A use-case scenario given in the release describes a chemical spill near a stadium event:
An emergency message could be targeted to cell phones at a stadium event, informing attendees of where to go or what direction to drive following a nearby highway accident or chemical spill.
This location-based scenario is echoed in FEMA’s description of the Commercial Mobile Alert System (CMAS), which enables the Wireless Emergency Alerts.
A key differentiator of the IPAWS [Integrated Public Alert and Warning System] CMAS capability versus existing subscription-based text messaging alert services currently available in some localities is that the IPAWS CMAS will enable alert messages to be sent to any cell phone within range of a particular cellular communications towers. The CMAS also utilizes different communications channels and protocols in cellular systems which decrease the impact of network congestion on alert message delivery during times of emergency.
As business continuity professionals know, one of the most common problems faced during a crisis is communications capacity issues.

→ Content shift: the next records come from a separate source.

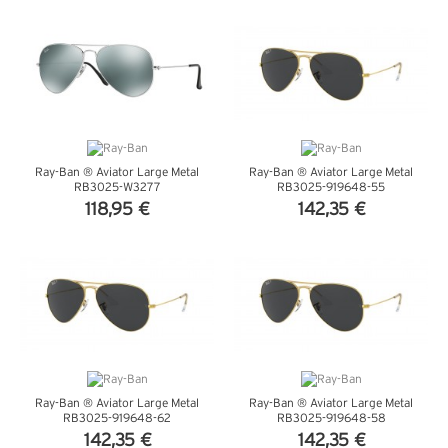
VEDI DETTAGLI
VEDI DETTAGLI
Ray-Ban ® Aviator Large Metal
Ray-Ban ® Aviator Large Metal
RB3025-W3277
RB3025-919648-55
118,95 €
142,35 €
VEDI DETTAGLI
VEDI DETTAGLI
Ray-Ban ® Aviator Large Metal
Ray-Ban ® Aviator Large Metal
RB3025-919648-62
RB3025-919648-58
142,35 €
142,35 €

By addressing this problem, the Wireless Emergency Alerts will almost certainly save lives and greatly reduce the impact of disasters.
Even so, this semi-mandatory Government initiative brought out the critics and conspiracy theorists, with some threatening to boycott Sprint — even though all four major carriers indicated they will participate in the program.
Government mistrust is not always unjustified, but those who actually think that this system is a tool for propaganda and fear mongering need to get a grip.
I just hope the lessons learned by the national Weather Service — people begin to ignore alerts if they are issued too frequently — will help guide FEMA in its use of the system.